Ghent Altarpiece, Chapel Cathedral of Saint Bavo, Ghent, Belgium, by Hubert and Jan Von Eyck
Credit courtesy of Early Music Michigan

You probably think you know exactly what I mean when I say the word “carol”—a simple Christmas song that anyone can sing if they know the words. But while early carols were all about sing-alongs, they weren’t necessarily about Christmas or even religion. 


On Saturday, December 2nd, Early Music Michigan will present a variety of carols that might change the way you see this old tradition. The concert will take place at 7:30 p.m. at First Congregational Church in Kalamazoo. You can buy tickets online or at the door. Adults tickets are $20, student tickets are $5. 

Ann Marie Boyle is co-director of Early Music Michigan. She says back in the Middle Ages, carols were songs sung at festive events—and not just at Christmas time. People might sing a carol on New Year’s Day, Easter, or maybe at a harvest festival.

Carols were also a rare opportunity for regular people to sing in a religious context. For a long time, the clergy were the only ones allowed to sing hymns and they were usually in Latin—a language not everyone could speak. Boyle says because many people could learn the words, carols were pretty catchy.

“That kind of pop music sort of appeal to it," Boyle explains. "In that it’s very tuneful so it sort of gets stuck in your head.”

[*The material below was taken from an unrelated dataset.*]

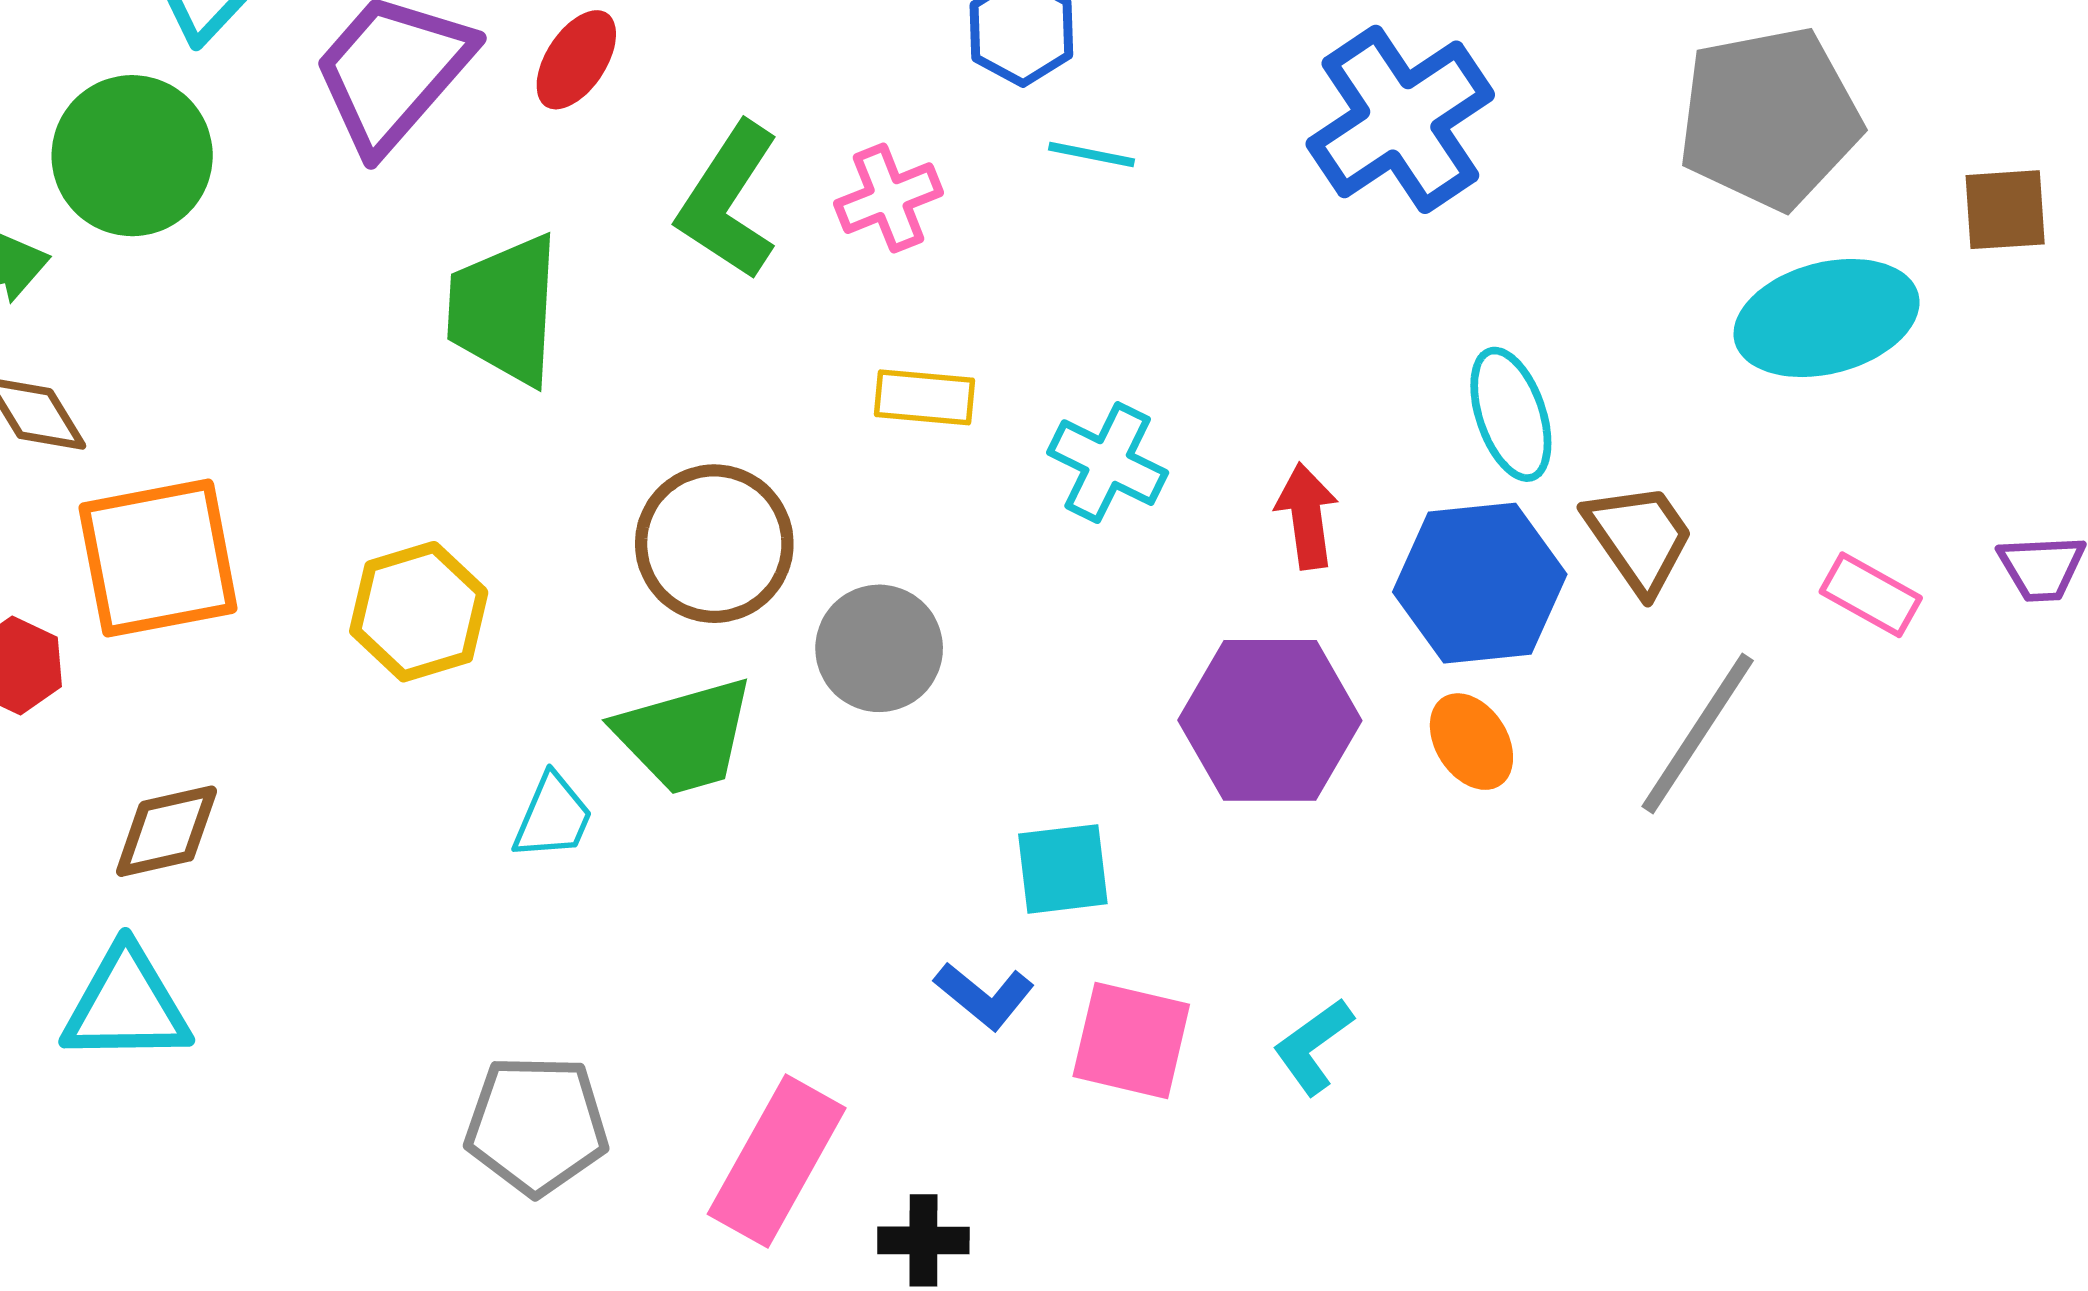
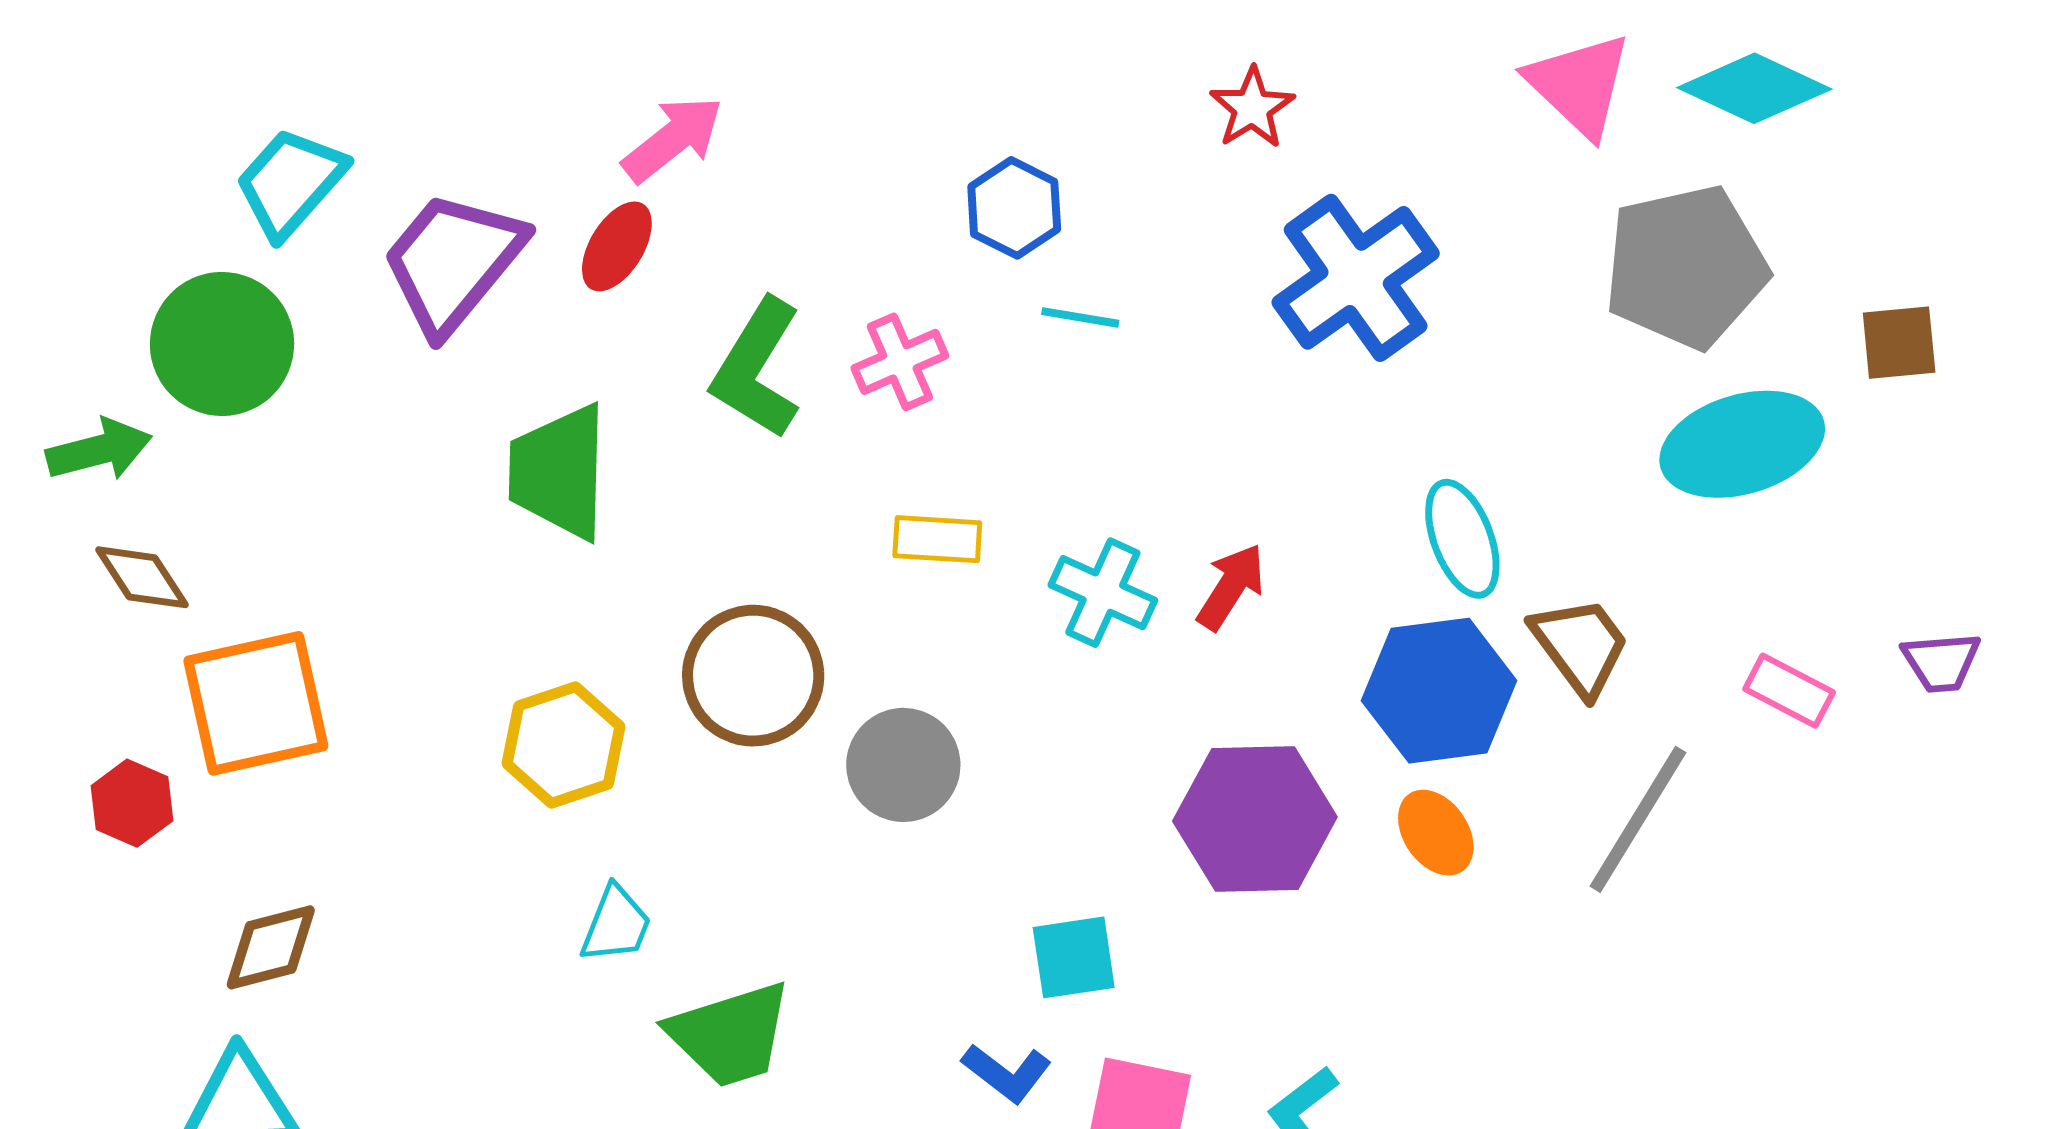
red arrow: (1307, 516) -> (1231, 587), moved, turned 42
yellow hexagon: (419, 612) -> (564, 745), moved
green trapezoid: (685, 736) -> (730, 1034), moved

Boyle says the concert will have songs sung in Latin, English, Spanish, and Gaelic. Co-director Eric Strand says some of the lyrics in carols were Pagan—not Christian—and some weren’t religious at all: 

“Carols often tell a story. Many times there are a multitude…many, many versions of a carol. One section that might be about Christmas, but another section that might be about Lent or even lesser sort of festivals or feasts in both the church as well as in folk or secular life.”

The carols in Early Music Michigan’s concert will feature music from the ancient to the contemporary. Songs like “Green Groweth the Holly” written by King Henry the VIII of England to the early American tune “Star in the East” by William Walker.

There will also be a piece composed by co-director Eric Strand himself as well as a twist on familiar favorites. Strand says the audience will be invited to sing along to versions of "O Come All Ye Faithful" and "Away in a Manger."

“The final section of the concert sort of celebrates peace and the importance of singing together for harmony on a metaphorical sort of level—harmony in the world,” Strand said. 

Early Music Michigan will present A Medieval Ceremony of Carols Saturday, December 2nd at 7:30 p.m. at First Congregational Church in Kalamazoo.